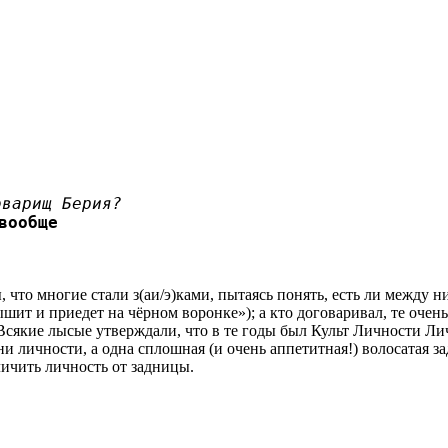
оварищ Берия?
вообще
 что многие стали з(аи/э)ками, пытаясь понять, есть ли между н
лышит и приедет на чёрном воронке»); а кто договаривал, те очен
. Всякие лысые утверждали, что в те годы был Культ Личности
ни личности, а одна сплошная (и очень аппетитная!) волосатая з
личить личность от задницы.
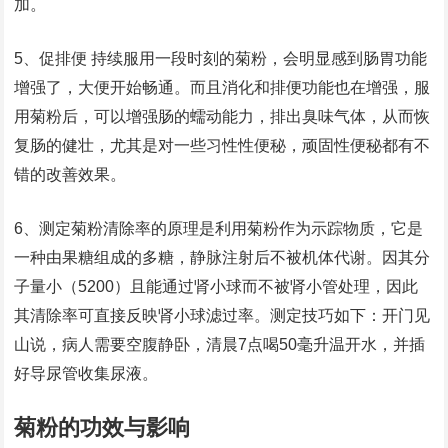
加。
5、促排便 持续服用一段时刻的菊粉，会明显感到肠胃功能
增强了，大便开始畅通。而且消化和排便功能也在增强，服
用菊粉后，可以增强肠的蠕动能力，排出臭味气体，从而恢
复肠的健壮，尤其是对一些习性性便秘，顽固性便秘都有不
错的改善效果。
6、测定菊粉清除率的原理是利用菊粉作为示踪物质，它是
一种由果糖组成的多糖，静脉注射后不被机体代谢。因其分
子量小（5200）且能通过肾小球而不被肾小管处理，因此
其清除率可直接反映肾小球滤过率。测定技巧如下：开门见
山说，病人需要空腹静卧，清晨7点喝50毫升温开水，并插
好导尿管收集尿液。
菊粉的功效与影响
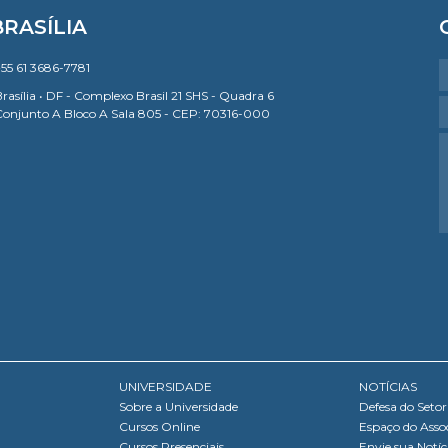
BRASÍLIA
55 61 3686-7781
rasília • DF - Complexo Brasil 21 SHS - Quadra 6
Conjunto A Bloco A Sala 805 - CEP: 70316-000
UNIVERSIDADE
NOTÍCIAS
Sobre a Universidade
Defesa do Setor
Cursos Online
Espaço do Asso
Cursos Presenciais
Envie sua Notíc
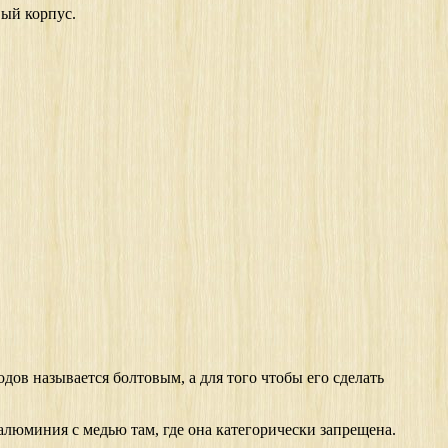
вый корпус.
ов называется болтовым, а для того чтобы его сделать
 алюминия с медью там, где она категорически запрещена.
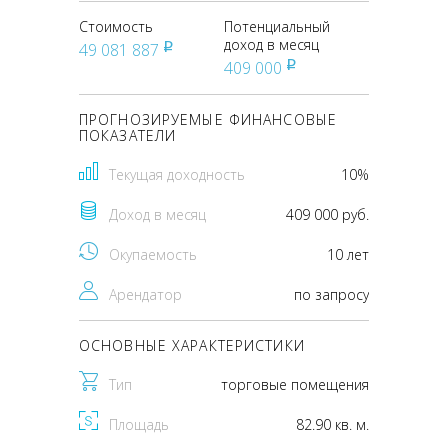
Стоимость
Потенциальный
доход в месяц
49 081 887
pуб
409 000
pуб
ПРОГНОЗИРУЕМЫЕ ФИНАНСОВЫЕ
ПОКАЗАТЕЛИ
Текущая доходность
10%
Доход в месяц
409 000 руб.
Окупаемость
10 лет
Арендатор
по запросу
ОСНОВНЫЕ ХАРАКТЕРИСТИКИ
Тип
торговые помещения
Площадь
82.90 кв. м.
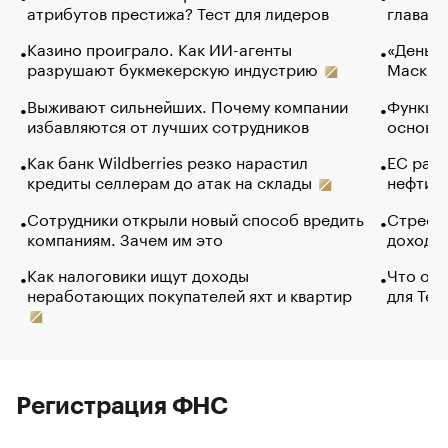
атрибутов престижа? Тест для лидеров
глава к
Казино проиграло. Как ИИ-агенты
«Деньги
разрушают букмекерскую индустрию
Маск в 
Выживают сильнейших. Почему компании
Функции
избавляются от лучших сотрудников
основ э
Как банк Wildberries резко нарастил
ЕС раз
кредиты селлерам до атак на склады
нефти —
Сотрудники открыли новый способ вредить
Стресс 
компаниям. Зачем им это
доходов
Как налоговики ищут доходы
Что обв
неработающих покупателей яхт и квартир
для Tel
Регистрация ФНС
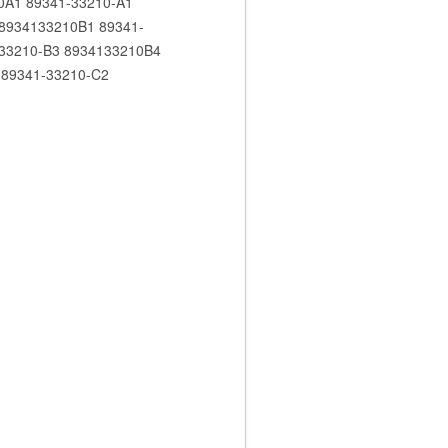
10A1 89341-33210-A1
8934133210B1 89341-
-33210-B3 8934133210B4
 89341-33210-C2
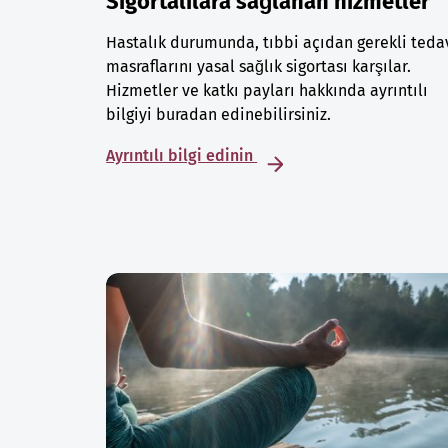
Sigortalılara sağlanan hizmetler
Hastalık durumunda, tıbbi açıdan gerekli teda
masraflarını yasal sağlık sigortası karşılar.
Hizmetler ve katkı payları hakkında ayrıntılı
bilgiyi buradan edinebilirsiniz.
Ayrıntılı bilgi edinin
● ● ● ● ● ● ●
* About this task:
Please output the records exactly, leaving the pictures out.

* Solved exercise:
оварищ Берия?
вообще
 что многие стали з(аи/э)ками, пытаясь понять, есть ли между н
лышит и приедет на чёрном воронке»); а кто договаривал, те очен
. Всякие лысые утверждали, что в те годы был Культ Личности
ни личности, а одна сплошная (и очень аппетитная!) волосатая з
личить личность от задницы.
加。
5、促排便 持续服用一段时刻的菊粉，会明显感到肠胃功能
增强了，大便开始畅通。而且消化和排便功能也在增强，服
用菊粉后，可以增强肠的蠕动能力，排出臭味气体，从而恢
复肠的健壮，尤其是对一些习性性便秘，顽固性便秘都有不
错的改善效果。
6、测定菊粉清除率的原理是利用菊粉作为示踪物质，它是
一种由果糖组成的多糖，静脉注射后不被机体代谢。因其分
子量小（5200）且能通过肾小球而不被肾小管处理，因此
其清除率可直接反映肾小球滤过率。测定技巧如下：开门见
山说，病人需要空腹静卧，清晨7点喝50毫升温开水，并插
好导尿管收集尿液。
菊粉的功效与影响
BRASÍLIA
55 61 3686-7781
rasília • DF - Complexo Brasil 21 SHS - Quadra 6
Conjunto A Bloco A Sala 805 - CEP: 70316-000
UNIVERSIDADE
NOTÍCIAS
Sobre a Universidade
Defesa do Setor
Cursos Online
Espaço do Asso
Cursos Presenciais
Envie sua Notíc
вый корпус.
ов называется болтовым, а для того чтобы его сделать
 алюминия с медью там, где она категорически запрещена.
Стоимость
Потенциальный
доход в месяц
49 081 887
pуб
409 000
pуб
ПРОГНОЗИРУЕМЫЕ ФИНАНСОВЫЕ
ПОКАЗАТЕЛИ
Текущая доходность
10%
Доход в месяц
409 000 руб.
Окупаемость
10 лет
Арендатор
по запросу
ОСНОВНЫЕ ХАРАКТЕРИСТИКИ
Тип
торговые помещения
Площадь
82.90 кв. м.
атрибутов престижа? Тест для лидеров
глава к
Казино проиграло. Как ИИ-агенты
«Деньги
разрушают букмекерскую индустрию
Маск в 
Выживают сильнейших. Почему компании
Функции
избавляются от лучших сотрудников
основ э
Как банк Wildberries резко нарастил
ЕС раз
кредиты селлерам до атак на склады
нефти —
Сотрудники открыли новый способ вредить
Стресс 
компаниям. Зачем им это
доходов
Как налоговики ищут доходы
Что обв
неработающих покупателей яхт и квартир
для Tel
Регистрация ФНС
10A1 89341-33210-A1
8934133210B1 89341-
-33210-B3 8934133210B4
 89341-33210-C2
Sigortalılara sağlanan hizmetler
Hastalık durumunda, tıbbi açıdan gerekli teda
masraflarını yasal sağlık sigortası karşılar.
Hizmetler ve katkı payları hakkında ayrıntılı
bilgiyi buradan edinebilirsiniz.
Ayrıntılı bilgi edinin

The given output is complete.